The Hon Tony Burke MP

Doorstop – Parliament House | Ministers’ Media Centre

E&OE TRANSCRIPT
 

THE HON TONY BURKE MP, MINISTER FOR EMPLOYMENT AND WORKPLACE RELATIONS, MINISTER FOR THE ARTS: There’s been a big conversation all around Australia that’s been growing for some time about the dangers of silica in the workplace and what that means for silicosis and other lung diseases. It’s for that reason that I asked all State and Territory Ministers to meet together today to work through: how can we move together to provide that simplest of protections to make sure that when somebody goes to work, they’re not contracting a terminal illness simply by attending their job? 

Silicosis is not only relevant to kitchen benchtops. A huge percentage of the earth’s crust is silica and some people will say, “Oh, well, silica is a natural product. It’s naturally occurring.” So is asbestos. There are products that when they’re in high levels of concentration create unacceptable levels of risk. There has been an understandable focus, therefore, on kitchen benchtops even though that’s not the whole story in respect to risk of silica. 

Kitchen benchtops can be in the order of 97, 98 per cent silica, and while there are methods that have been used for not dry-cutting – making sure whenever it’s cut, that it’s wet – experience has been that all too often, no matter what rules are in place, we still end up with situations of dry-cutting, we still end with situations of unacceptable risk. 

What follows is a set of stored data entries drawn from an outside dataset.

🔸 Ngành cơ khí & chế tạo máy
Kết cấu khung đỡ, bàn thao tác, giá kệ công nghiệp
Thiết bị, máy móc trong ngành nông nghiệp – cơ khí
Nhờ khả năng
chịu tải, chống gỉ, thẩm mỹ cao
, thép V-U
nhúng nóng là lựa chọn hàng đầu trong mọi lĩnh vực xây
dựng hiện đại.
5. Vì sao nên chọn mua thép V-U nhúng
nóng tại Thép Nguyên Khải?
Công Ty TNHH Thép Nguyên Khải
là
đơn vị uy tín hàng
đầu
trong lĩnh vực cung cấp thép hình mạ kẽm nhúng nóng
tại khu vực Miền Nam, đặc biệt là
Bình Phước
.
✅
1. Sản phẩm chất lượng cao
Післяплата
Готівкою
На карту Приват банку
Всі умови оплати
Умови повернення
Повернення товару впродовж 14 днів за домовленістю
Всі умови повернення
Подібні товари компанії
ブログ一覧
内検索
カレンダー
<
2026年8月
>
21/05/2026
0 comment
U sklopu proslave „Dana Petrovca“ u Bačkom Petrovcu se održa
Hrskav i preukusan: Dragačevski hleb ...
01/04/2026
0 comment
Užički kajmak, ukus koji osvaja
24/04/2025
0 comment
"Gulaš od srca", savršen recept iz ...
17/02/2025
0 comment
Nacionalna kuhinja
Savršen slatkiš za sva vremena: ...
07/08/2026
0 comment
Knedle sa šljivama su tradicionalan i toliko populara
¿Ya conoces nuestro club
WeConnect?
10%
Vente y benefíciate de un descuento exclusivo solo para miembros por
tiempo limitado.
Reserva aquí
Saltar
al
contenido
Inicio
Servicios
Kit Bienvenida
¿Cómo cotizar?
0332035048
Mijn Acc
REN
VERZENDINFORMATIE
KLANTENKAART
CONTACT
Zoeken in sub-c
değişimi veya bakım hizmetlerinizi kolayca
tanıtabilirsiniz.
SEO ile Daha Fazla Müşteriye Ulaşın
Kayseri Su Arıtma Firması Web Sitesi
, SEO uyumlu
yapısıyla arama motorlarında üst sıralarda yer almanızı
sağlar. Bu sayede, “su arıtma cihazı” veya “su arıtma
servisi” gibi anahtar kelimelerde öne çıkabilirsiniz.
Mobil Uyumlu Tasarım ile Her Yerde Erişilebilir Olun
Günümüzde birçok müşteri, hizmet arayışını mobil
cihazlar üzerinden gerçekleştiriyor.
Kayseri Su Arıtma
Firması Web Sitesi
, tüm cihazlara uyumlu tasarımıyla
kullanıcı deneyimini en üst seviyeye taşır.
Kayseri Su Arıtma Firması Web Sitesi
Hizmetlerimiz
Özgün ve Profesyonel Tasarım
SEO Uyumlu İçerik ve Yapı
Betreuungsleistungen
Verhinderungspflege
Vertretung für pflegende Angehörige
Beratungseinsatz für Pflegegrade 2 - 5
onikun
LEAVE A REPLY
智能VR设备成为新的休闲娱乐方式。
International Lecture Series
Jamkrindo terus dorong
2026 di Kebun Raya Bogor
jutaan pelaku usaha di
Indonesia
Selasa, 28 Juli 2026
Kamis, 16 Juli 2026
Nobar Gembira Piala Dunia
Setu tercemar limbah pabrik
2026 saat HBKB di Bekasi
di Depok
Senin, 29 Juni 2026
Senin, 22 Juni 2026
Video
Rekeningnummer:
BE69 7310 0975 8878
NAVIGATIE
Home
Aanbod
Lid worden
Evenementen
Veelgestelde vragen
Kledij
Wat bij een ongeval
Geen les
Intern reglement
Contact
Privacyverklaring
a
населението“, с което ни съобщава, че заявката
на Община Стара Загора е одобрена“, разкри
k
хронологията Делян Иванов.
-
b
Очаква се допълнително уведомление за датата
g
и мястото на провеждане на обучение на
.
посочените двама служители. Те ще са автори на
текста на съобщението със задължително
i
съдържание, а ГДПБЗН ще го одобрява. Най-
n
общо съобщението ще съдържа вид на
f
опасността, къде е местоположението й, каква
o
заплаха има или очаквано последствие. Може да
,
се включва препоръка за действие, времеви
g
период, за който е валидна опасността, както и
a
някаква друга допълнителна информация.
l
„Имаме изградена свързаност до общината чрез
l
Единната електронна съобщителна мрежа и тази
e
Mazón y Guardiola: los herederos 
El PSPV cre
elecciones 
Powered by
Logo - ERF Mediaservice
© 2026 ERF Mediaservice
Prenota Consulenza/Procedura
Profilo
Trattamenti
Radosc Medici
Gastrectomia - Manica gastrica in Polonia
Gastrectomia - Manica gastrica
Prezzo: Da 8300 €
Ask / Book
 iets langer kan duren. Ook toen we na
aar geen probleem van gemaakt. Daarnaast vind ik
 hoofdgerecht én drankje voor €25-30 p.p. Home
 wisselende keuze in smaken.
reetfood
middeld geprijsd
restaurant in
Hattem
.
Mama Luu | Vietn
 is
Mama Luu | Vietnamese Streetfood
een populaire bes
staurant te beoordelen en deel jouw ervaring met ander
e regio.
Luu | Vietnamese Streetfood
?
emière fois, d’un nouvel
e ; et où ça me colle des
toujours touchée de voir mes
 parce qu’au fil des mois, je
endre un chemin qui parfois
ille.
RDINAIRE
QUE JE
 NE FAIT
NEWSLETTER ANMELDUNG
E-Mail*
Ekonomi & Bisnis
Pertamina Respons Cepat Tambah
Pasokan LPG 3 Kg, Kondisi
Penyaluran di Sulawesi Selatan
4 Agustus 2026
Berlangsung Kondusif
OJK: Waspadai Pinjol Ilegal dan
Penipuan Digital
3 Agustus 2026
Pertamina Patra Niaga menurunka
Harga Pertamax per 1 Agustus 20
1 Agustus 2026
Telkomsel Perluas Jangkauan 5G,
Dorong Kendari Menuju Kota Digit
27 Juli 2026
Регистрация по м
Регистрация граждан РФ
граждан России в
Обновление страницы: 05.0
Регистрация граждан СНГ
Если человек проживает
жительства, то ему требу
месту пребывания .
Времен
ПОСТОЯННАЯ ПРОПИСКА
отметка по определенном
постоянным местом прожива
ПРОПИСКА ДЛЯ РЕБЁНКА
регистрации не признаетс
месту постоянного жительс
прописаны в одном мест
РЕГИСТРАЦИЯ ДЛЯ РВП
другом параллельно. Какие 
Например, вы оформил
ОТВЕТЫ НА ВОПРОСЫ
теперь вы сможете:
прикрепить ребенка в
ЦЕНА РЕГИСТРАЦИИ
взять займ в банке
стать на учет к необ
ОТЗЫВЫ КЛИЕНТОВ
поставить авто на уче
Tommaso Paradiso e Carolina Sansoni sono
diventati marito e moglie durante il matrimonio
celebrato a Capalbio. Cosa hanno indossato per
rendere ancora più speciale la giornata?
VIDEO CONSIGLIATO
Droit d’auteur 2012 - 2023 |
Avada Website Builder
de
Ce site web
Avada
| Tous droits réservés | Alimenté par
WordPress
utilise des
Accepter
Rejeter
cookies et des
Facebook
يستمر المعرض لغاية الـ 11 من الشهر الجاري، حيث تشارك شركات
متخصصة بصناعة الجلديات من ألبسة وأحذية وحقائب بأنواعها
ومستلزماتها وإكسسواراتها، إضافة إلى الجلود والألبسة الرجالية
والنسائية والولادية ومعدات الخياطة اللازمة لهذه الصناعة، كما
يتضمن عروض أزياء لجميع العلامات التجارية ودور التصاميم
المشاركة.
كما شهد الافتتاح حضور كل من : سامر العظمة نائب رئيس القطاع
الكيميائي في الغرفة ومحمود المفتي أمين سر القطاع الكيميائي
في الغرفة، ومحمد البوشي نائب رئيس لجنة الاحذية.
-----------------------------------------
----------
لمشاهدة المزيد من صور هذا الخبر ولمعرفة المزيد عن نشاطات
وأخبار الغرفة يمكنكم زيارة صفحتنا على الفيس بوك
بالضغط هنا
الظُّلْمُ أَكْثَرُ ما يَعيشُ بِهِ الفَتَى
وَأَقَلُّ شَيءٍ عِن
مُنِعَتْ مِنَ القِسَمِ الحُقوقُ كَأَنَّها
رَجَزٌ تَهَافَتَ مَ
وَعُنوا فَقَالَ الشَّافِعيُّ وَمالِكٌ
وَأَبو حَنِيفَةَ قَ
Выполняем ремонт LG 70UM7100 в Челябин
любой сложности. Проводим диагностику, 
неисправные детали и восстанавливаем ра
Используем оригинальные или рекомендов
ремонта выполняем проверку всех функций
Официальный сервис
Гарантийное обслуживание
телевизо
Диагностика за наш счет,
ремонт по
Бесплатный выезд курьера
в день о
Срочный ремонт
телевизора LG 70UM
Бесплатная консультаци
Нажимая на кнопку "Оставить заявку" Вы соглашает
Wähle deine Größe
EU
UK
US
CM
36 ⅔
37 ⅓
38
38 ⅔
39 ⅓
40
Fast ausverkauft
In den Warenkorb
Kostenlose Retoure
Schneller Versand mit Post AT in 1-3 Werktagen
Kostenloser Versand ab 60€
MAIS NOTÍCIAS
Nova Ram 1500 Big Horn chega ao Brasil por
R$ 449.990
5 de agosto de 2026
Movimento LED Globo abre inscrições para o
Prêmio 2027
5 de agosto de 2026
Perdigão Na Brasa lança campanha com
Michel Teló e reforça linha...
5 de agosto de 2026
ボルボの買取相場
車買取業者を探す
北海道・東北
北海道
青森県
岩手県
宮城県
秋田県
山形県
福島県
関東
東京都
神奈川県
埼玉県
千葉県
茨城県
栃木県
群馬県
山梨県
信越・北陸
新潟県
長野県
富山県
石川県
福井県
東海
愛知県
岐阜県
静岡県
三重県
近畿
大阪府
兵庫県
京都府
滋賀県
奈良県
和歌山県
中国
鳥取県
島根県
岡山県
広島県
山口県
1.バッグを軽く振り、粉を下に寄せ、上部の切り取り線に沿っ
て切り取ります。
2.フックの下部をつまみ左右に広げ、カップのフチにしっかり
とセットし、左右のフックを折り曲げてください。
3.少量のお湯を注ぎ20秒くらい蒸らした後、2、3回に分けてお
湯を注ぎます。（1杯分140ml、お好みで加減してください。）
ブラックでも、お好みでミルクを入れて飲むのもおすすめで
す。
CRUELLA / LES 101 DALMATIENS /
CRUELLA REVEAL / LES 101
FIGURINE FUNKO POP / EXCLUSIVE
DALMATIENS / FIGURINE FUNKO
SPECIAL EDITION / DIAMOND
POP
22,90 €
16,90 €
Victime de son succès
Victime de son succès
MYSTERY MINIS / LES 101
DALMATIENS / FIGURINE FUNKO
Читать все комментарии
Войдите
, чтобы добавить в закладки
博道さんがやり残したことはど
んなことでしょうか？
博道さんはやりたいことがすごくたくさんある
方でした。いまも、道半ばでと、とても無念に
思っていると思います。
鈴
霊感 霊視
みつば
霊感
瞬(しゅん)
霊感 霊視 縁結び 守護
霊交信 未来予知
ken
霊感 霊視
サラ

Silicosis is a disease that hits people regardless of age. Here in this building, when I was in Opposition, a couple of years ago, I met a young woman by the name of Joanna. She was 35 at the time. She told me that her greatest fear was not seeing her daughters grow into adulthood. She explained that for her she was in a workplace – not a kitchen benchtop workplace, but she was in a workplace with high levels of silica dust. She was working as an administrative assistant and now has a terminal illness. 

So, I brought all State Ministers together because this has been an issue with the growing concern where work health and safety laws and the way our system works across all jurisdictions, it doesn’t move quickly. The official time to consider whether or not we should have tougher rules wasn’t meant to commence until June of next year. Even when we got to that date, there would still be longer periods of time while you work out all the details and then legislate. So, we made the decision that we’d bring the meeting forward today. 

I’m pleased to say we’ve ended up with a unanimous decision across every State, Territory and Commonwealth. We have now tasked Safe Work Australia to do the work to scope out what regulations are required for all workplaces where you deal with silica dust and to also scope out specifically with respect to our engineered stone and engineered-stone benchtops, to do the work starting now on what a ban would look like. 

Now, people would be aware that not all engineered stone is at 97, 98 per cent silica. There are some forms that are at much lower levels and percentages and, therefore, present a much lower risk. For some the risk is actually no different to natural stone. So, what we’ve asked Safe Work Australia to do is scope out if there were to be a prohibition, where that line would be drawn, and then to also scope out how you can have a nationally consistent licensing system for whatever remains as being viewed as safe to be on the market, but certainly making sure that it would have serious work health and safety issues. That licensing system though would also have to apply to legacy products. 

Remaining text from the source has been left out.